My Fizz Buzz solutions…

May 26, 2016 | Programming Languages, Rants and Raves | By: Mark VandeWettering

Joel Grus blogged about a job interview where he was asked about the ridiculous Fizz Buzz question that apparently some companies use to weed out complete frauds from their job interview process. The task is to create a program which prints the numbers from 1 to 100, but where all numbers which are a multiple of three are replaced with “fizz”, all numbers which are multiples of five are replaced with “buzz” and all numbers which are multiples of both three and five are replaced by “fizzbuzz”.

Joel somewhat comically decided to use the TensorFlow framework and solve it with machine learning. Go read his post, it’s pretty comical. Well, if you are a programming geek, it will seem comical.

For the non programmers in my audience (are there some?) this is a trivial program to write. If a programmer can’t bust out a solution to this in a minute or two, they likely have no business calling themselves a programmer. Here’s my 30 second solution (I type moderately slow):

[sourcecode lang=”cpp”]
#include <stdio.h>

int
main()
{
int i ;
for (i=1; i<=100; i++) {
if (i % 15 == 0) {
printf("fizzbuzz\n") ;
} else if (i % 3 == 0) {
printf("fizz\n") ;
} else if (i % 5 == 0) {
printf("buzz\n") ;
} else {
printf("%d\n", i) ;
}
}
return 0 ;
}
[/sourcecode]

No doubt there are some practitioners in the audience who think that this inefficient, because I compute multiple modulo operations per loop iteration. I’d probably argue that this is short and clear, and until profiling revealed it to be a performance problem, I wouldn’t change it. If people insisted that I do a single modulo per loop iteration, I’d probably replace it with something like:

[sourcecode lang=”cpp”]
#include <stdio.h>

int
main()
{
int i ;
for (i=1; i<=100; i++) {
switch (i % 15) {
case 3:
case 6:
case 9:
case 12:
printf("fizz\n") ;
break ;
case 5:
case 10:
printf("buzz\n") ;
break ;
case 0:
printf("fizzbuzz\n") ;
break ;
default:
printf("%d\n", i) ;
break ;
}
}
return 0 ;
}
[/sourcecode]

I’d submit that it is much less clear, but not too bad. I’d probably add a comment to explain the higher level idea.

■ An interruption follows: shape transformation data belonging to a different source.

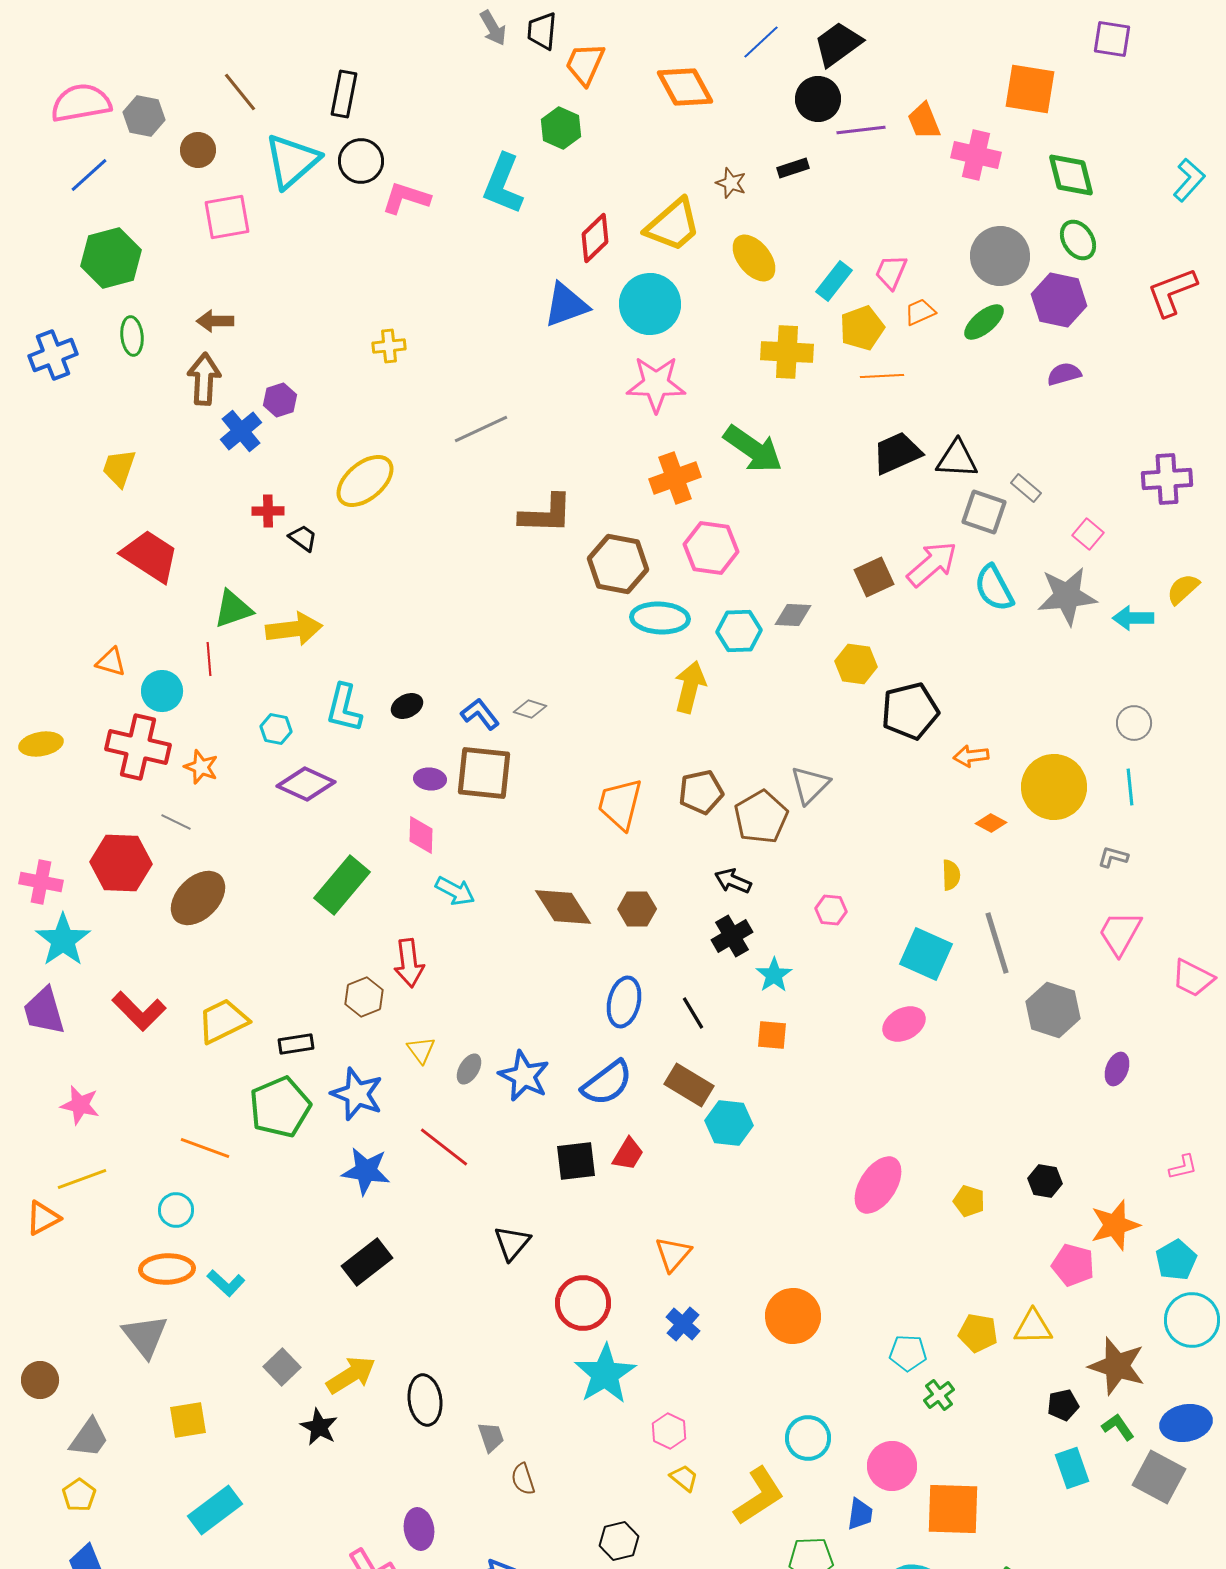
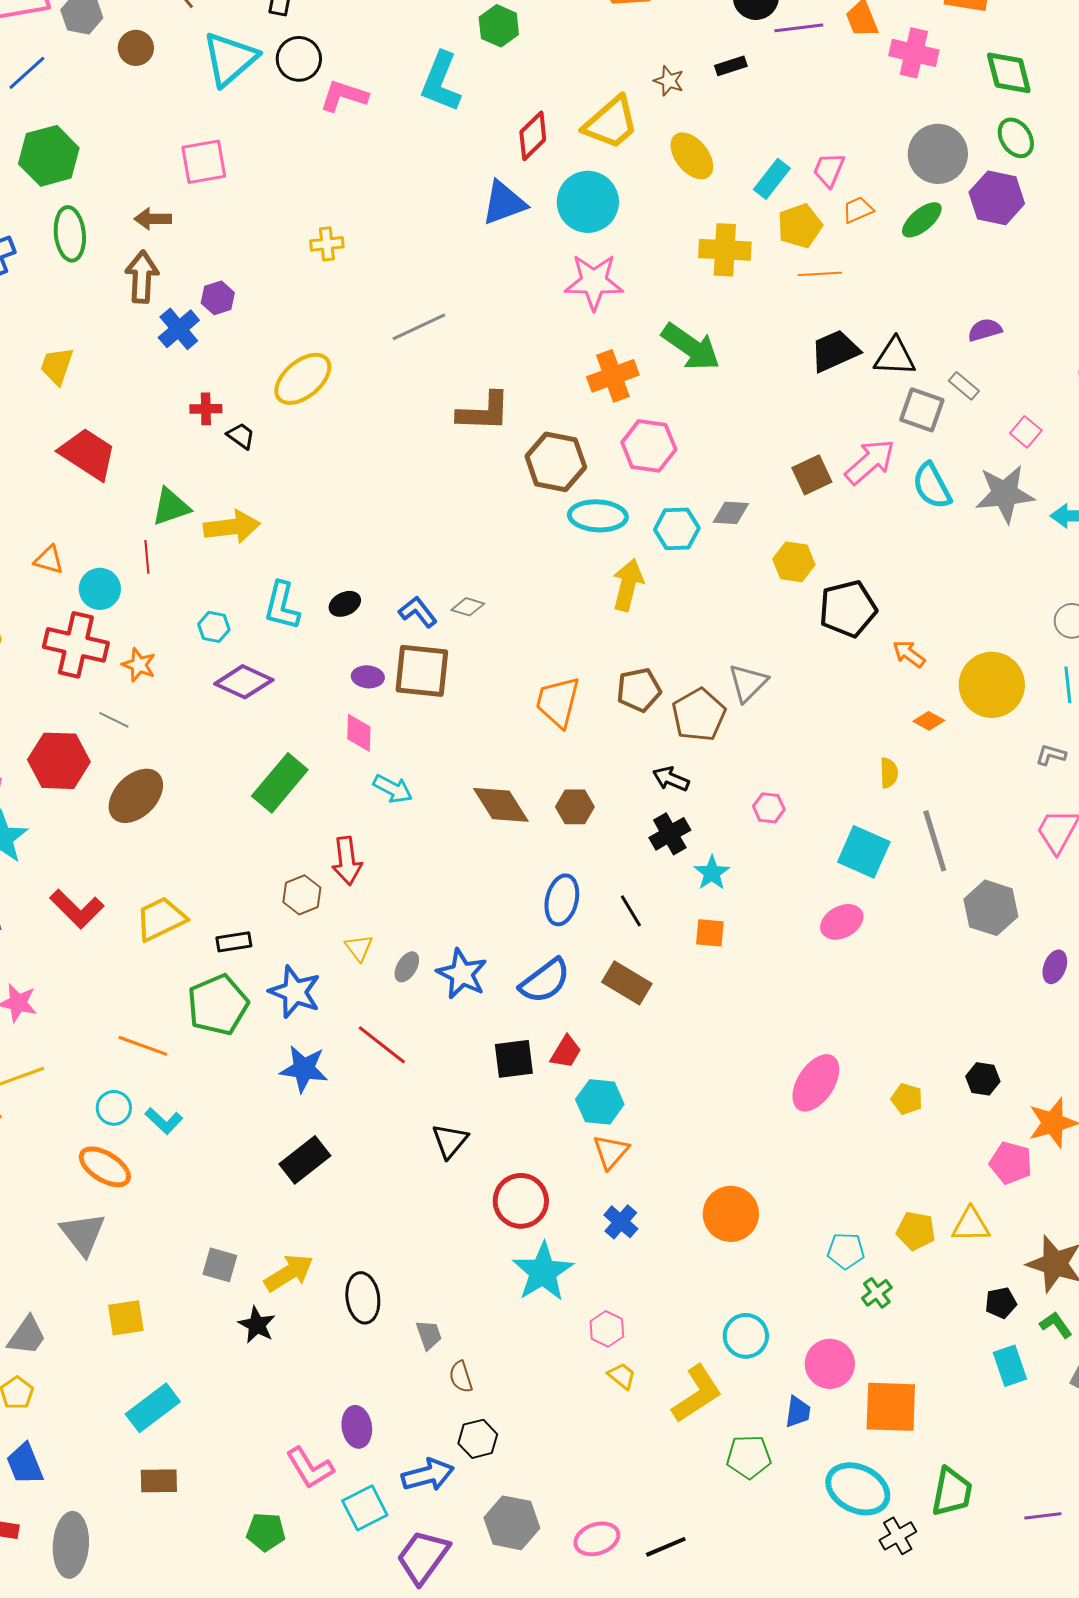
pink square: (227, 217) -> (204, 162), moved
green ellipse: (132, 336) -> (70, 234), size x1.4
purple semicircle: (1064, 374) -> (985, 330), moved
orange arrow: (971, 756) -> (909, 654), turned 44
cyan hexagon: (729, 1123) -> (600, 1102), moved
orange ellipse: (167, 1269) -> (105, 1167), turned 34
cyan L-shape: (226, 1283) -> (164, 1121), moved
gray square: (282, 1367) -> (220, 1265), turned -30
black hexagon: (619, 1541) -> (478, 1439), moved

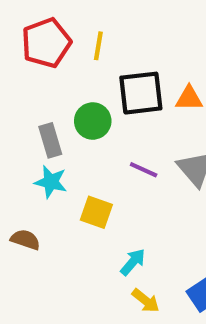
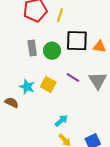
gray rectangle: (50, 140) -> (32, 48), moved
cyan star: (51, 182) -> (27, 87), moved
yellow square: (96, 212) -> (48, 84), moved

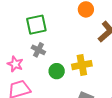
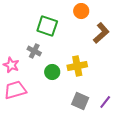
green square: (36, 25) -> (47, 26), moved, turned 30

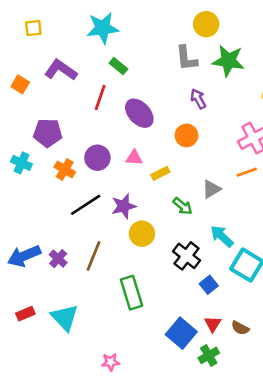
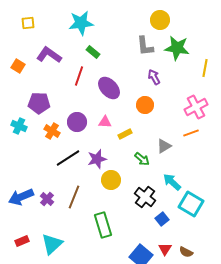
cyan triangle: (65, 317) -> (52, 244), turned 30

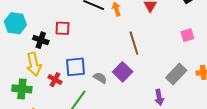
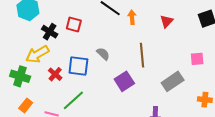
yellow arrow: (34, 64) -> (37, 54), turned 60
gray rectangle: (176, 74) -> (173, 81), moved
gray semicircle: (100, 78) -> (103, 54), moved

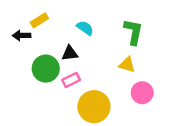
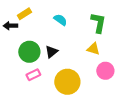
black triangle: (70, 53) -> (51, 52), moved, turned -32
pink rectangle: (71, 80) -> (33, 75), moved

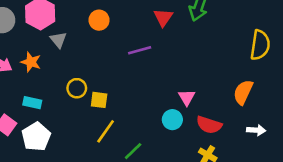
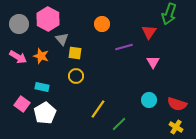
red triangle: (163, 17) -> (149, 32), moved
orange circle: (99, 20) -> (102, 24), moved
pink triangle: (187, 97) -> (153, 62), moved
yellow square: (99, 100) -> (75, 53), moved

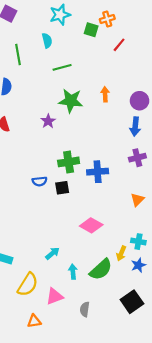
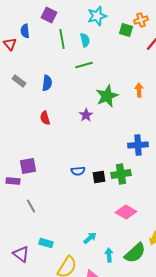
green line: (18, 54) -> (62, 39), moved
green line: (62, 67) -> (84, 65), moved
green star: (71, 101) -> (107, 96), turned -30
green cross: (69, 162) -> (121, 174), moved
blue cross: (98, 172) -> (138, 145), moved

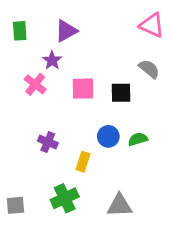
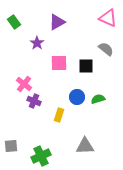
green rectangle: (20, 31) -> (14, 22), turned -32
purple triangle: (66, 31) -> (57, 22), moved
pink cross: (35, 84) -> (24, 84), moved
green cross: (65, 198) -> (41, 156), moved

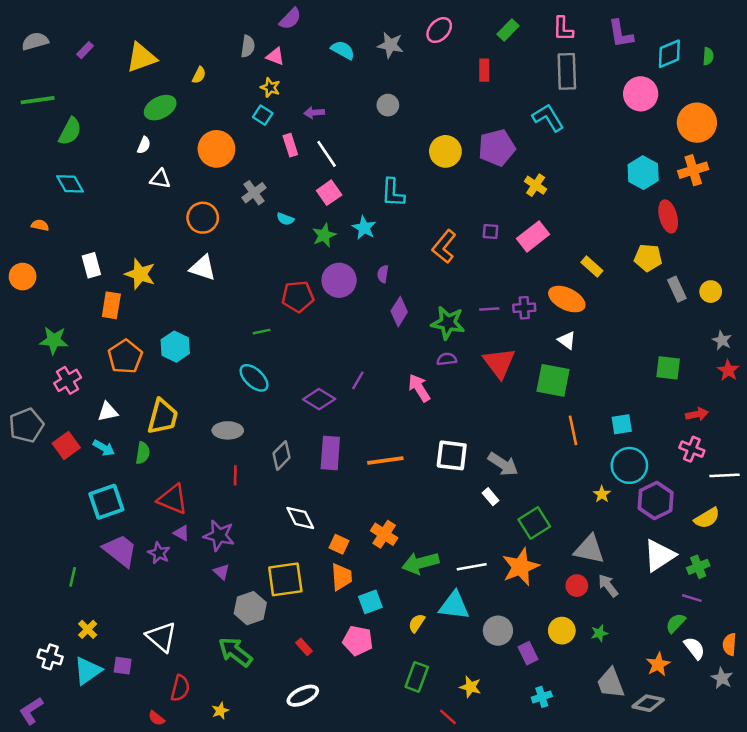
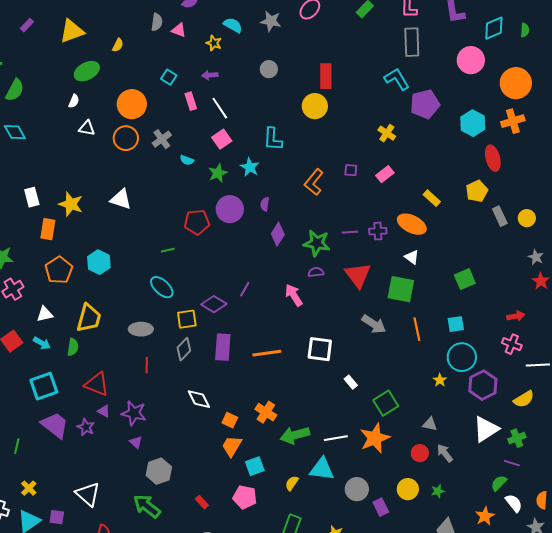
red rectangle: (484, 70) -> (326, 76), moved, size x1.4
yellow star: (270, 88) -> (214, 43), moved
purple pentagon: (497, 148) -> (425, 104), moved
orange circle: (203, 218) -> (126, 138), moved
pink rectangle: (533, 236) -> (385, 174), size x0.7
yellow pentagon: (648, 258) -> (477, 191), turned -30
green square: (668, 368) -> (465, 279), moved, turned -30
gray arrow: (503, 464) -> (374, 324), moved
gray triangle: (589, 549) -> (430, 424), size x0.6
orange trapezoid: (342, 577) -> (232, 446), turned -145
yellow square: (285, 579) -> (187, 319), moved, size x0.7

If we are allowed two modulo calls per iteration, could do it this way:

[sourcecode lang=”cpp”]
int
main()
{
int i ;
for (i=1; i<=100; i++) {

bool mul3 = (i % 3 == 0) ;
bool mul5 = (i % 5 == 0) ;

if (mul3 && mul5) {
printf("fizzbuzz\n") ;
} else if (mul3) {
printf("fizz\n") ;
} else if (mul5) {
printf("buzz\n") ;
} else {
printf("%d\n", i) ;
}
}
return 0 ;
}
[/sourcecode]

I used boolean variables, which I think reads a little better, but you could obviously use integers.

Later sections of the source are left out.